Bargain? What bargain?
Her head snapped to attention. Lud, but she should’ve pressed for details. The unsettling way her stepfather kept curling and uncurling his wide-brimmed hat didn’t bode well.

“If you could find a mite of forgiveness…maybe give me some time to find another remedy?” George spread his arms in supplication. “Lord Greenwich, please…surely, in your youth, you’ve done some reckless deeds—”

“Don’t.” Lord Greenwich’s voice cut short George’s blather.

The
elusive
Edward
Sanford, Earl of Greenwich.

Thunder cracked overhead. The window’s wavy panes rattled.

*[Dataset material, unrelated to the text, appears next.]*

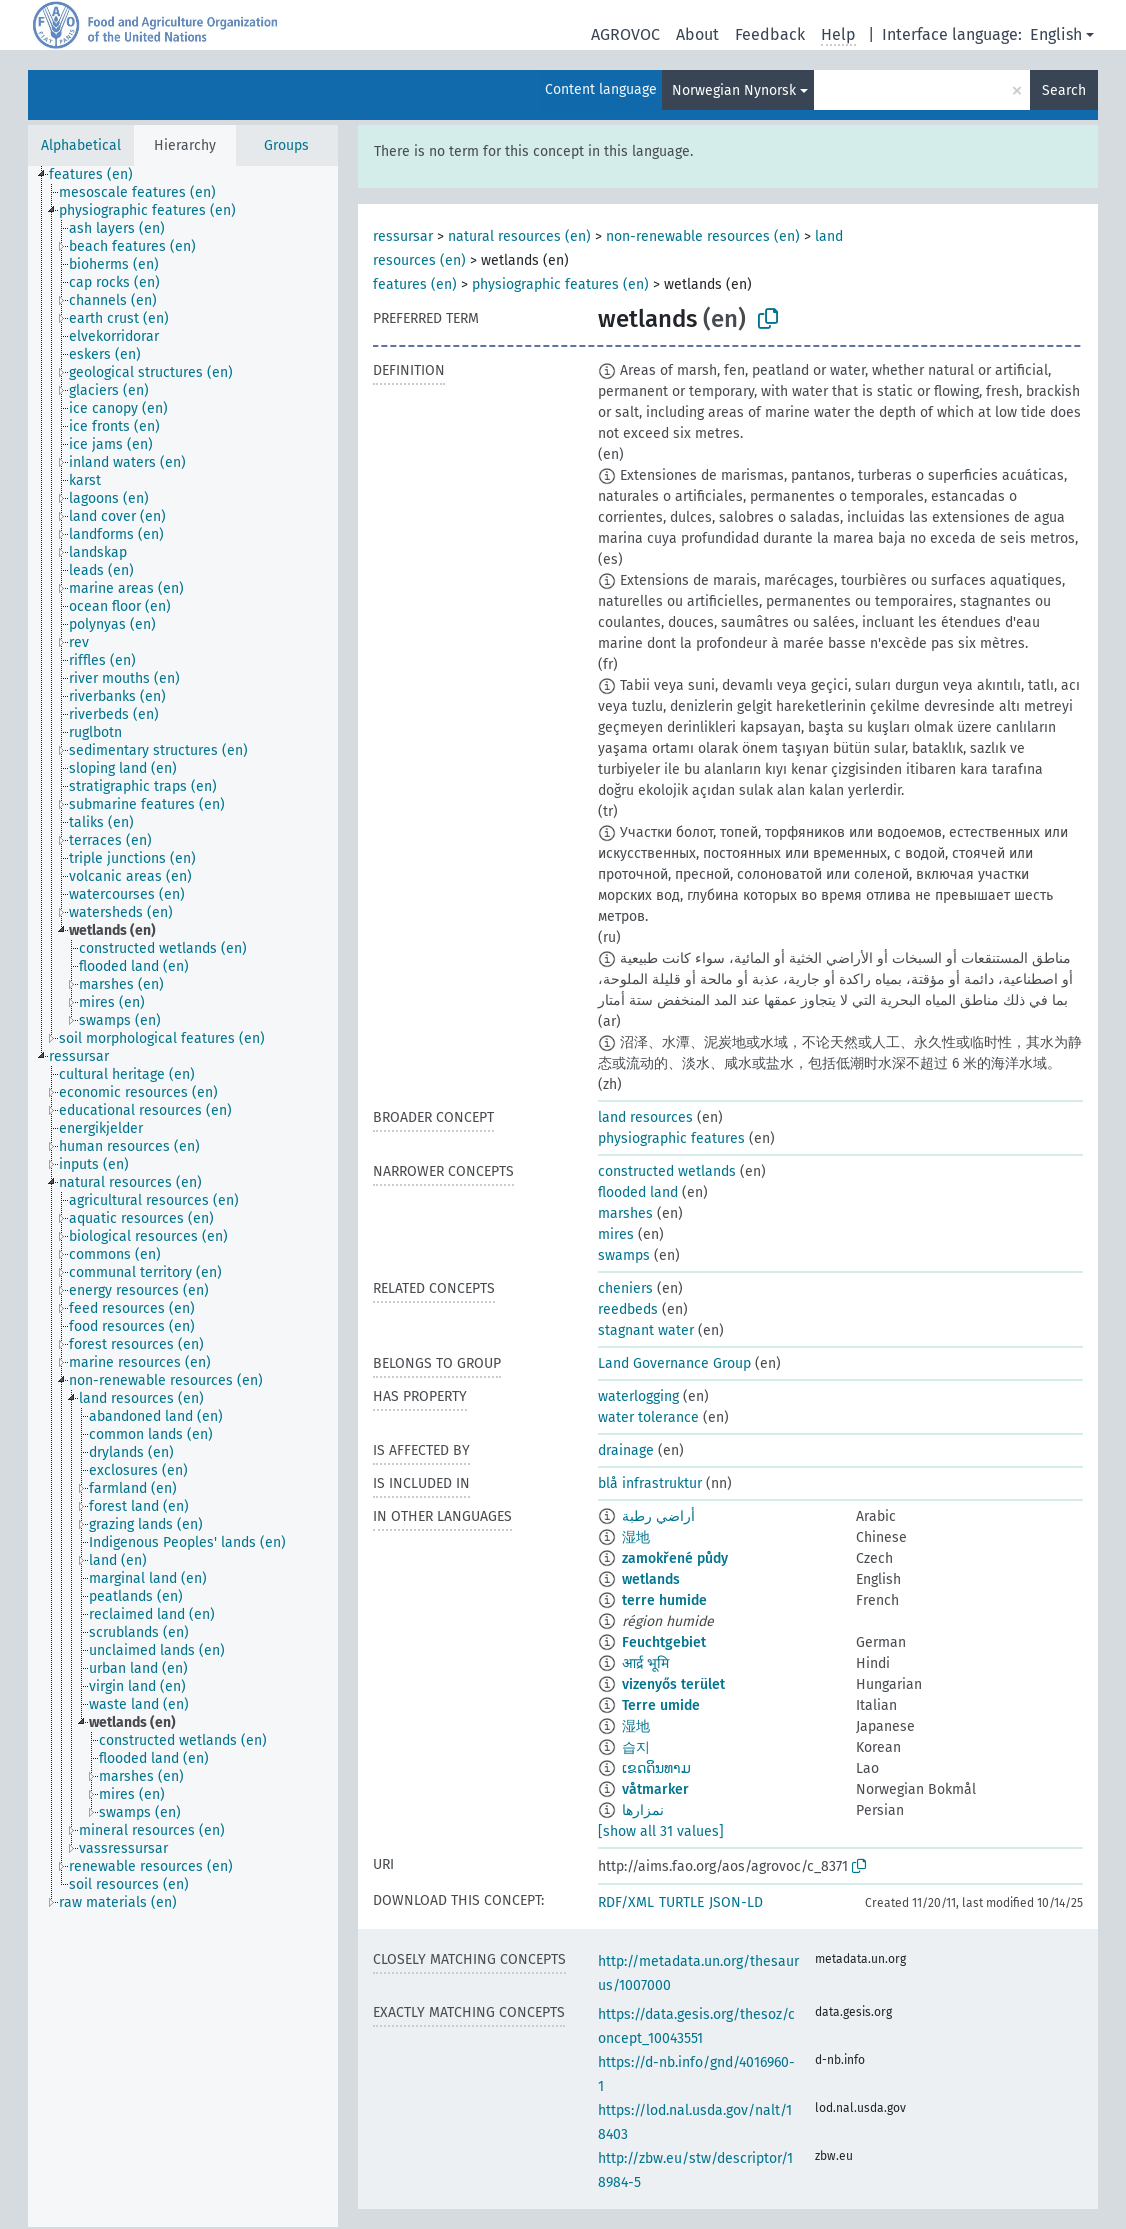  What do you see at coordinates (697, 34) in the screenshot?
I see `About` at bounding box center [697, 34].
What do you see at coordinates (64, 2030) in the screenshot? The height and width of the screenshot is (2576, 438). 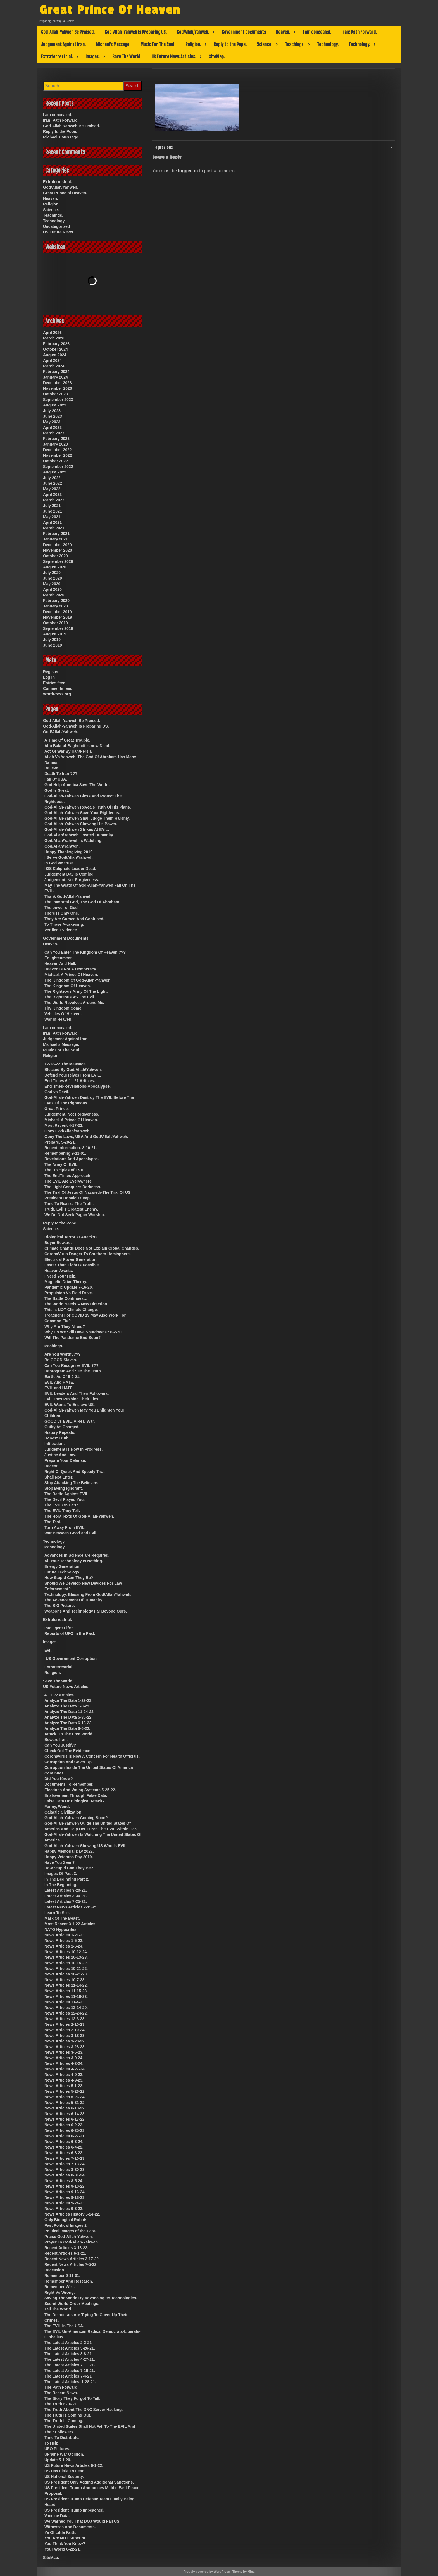 I see `News Articles 2-10-24.` at bounding box center [64, 2030].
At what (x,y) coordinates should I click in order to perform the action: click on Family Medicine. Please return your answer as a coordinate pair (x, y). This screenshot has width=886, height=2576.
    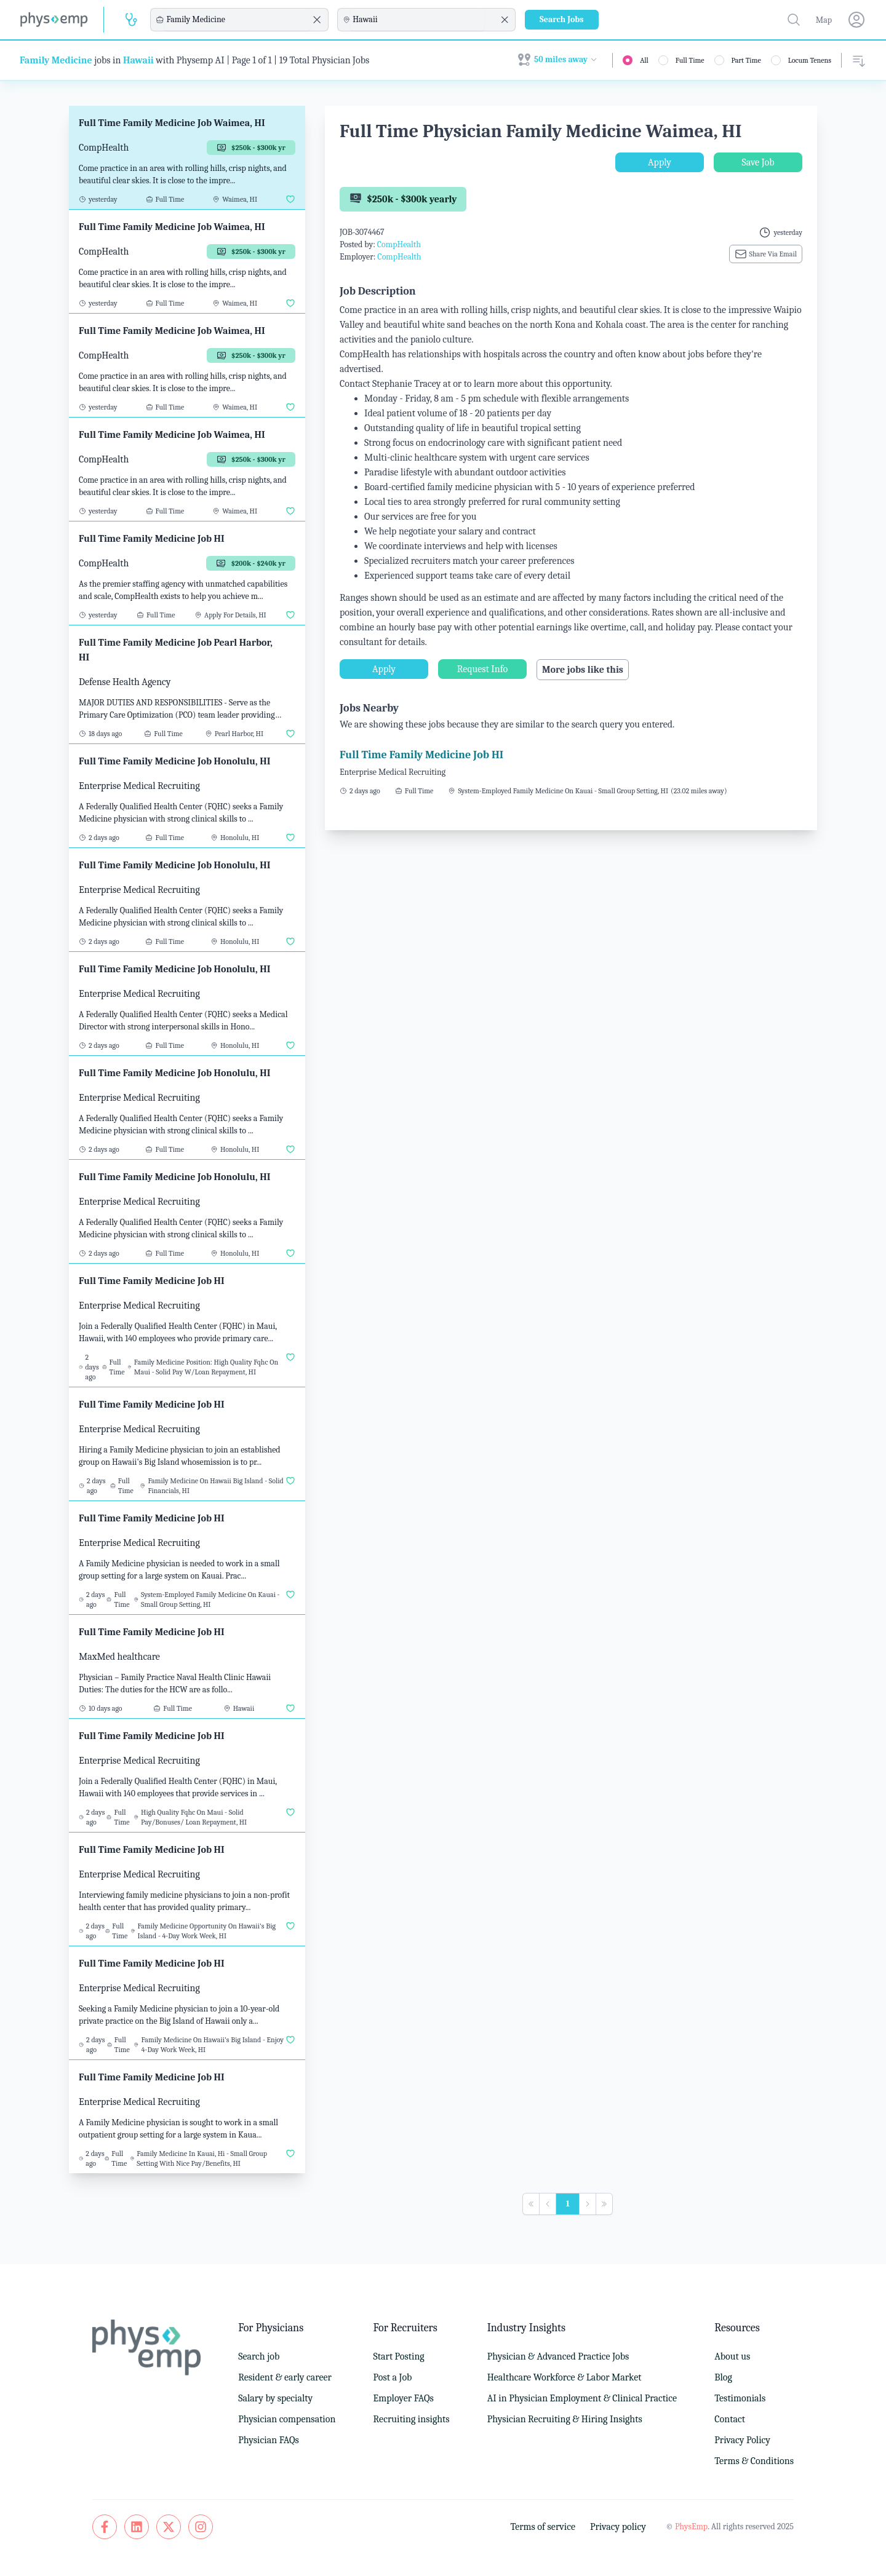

The cloaked man was none other than one of England’s highborn sons, and Tristan and George’s employer. Her sigh of relief was loud enough that both strangers glanced her way.

Tristan’s in a pickle if nobility’s involved, but at least they weren’t in the company of common thugs. All things considered, a rare view of the eccentric Earl of Greenwich made the midnight rouse worthwhile. The men conversed in low tones, and Lydia indulged her curiosity, blatantly staring from the folds of her hood. Shameless behavior, of course, but why dither over that? Any woman in her shoes would do the same.

The
Phantom
of
London. Enigma Earl. The Greenwich Recluse.

You had to be hiding in a cave to have not heard one of those infamous monikers. A scientist of note, he vanished a few years past from the public eye. Broadsheets claimed he never ventured out in the light of day. People whispered of a carriage bearing the Greenwich coat of arms, an ominous black conveyance tearing about Town, curtains drawn. Some said the earl suffered from madness. Some said he was stricken with a hideous, disfiguring disease. These silly stories came to mind because she read them to Great-Aunt Euphemia, who thrived on a steady diet of gossip pages.

Lydia pushed back her hood a fraction for a better look at London’s favorite phantom. When he raised his head, she glimpsed dark eyebrows and strands of gold-brown hair framing what must be his face hidden behind the collar. Apparently, the
Enigma
was blond. She smiled, recalling the whimsies of Town chatter when it eventually made its way to humble Wickersham. Shrouded as he was, one could see why so many peculiar assumptions abounded. Truly, George conversed with a slit of eyes. At that picture, a yawning laugh escaped her.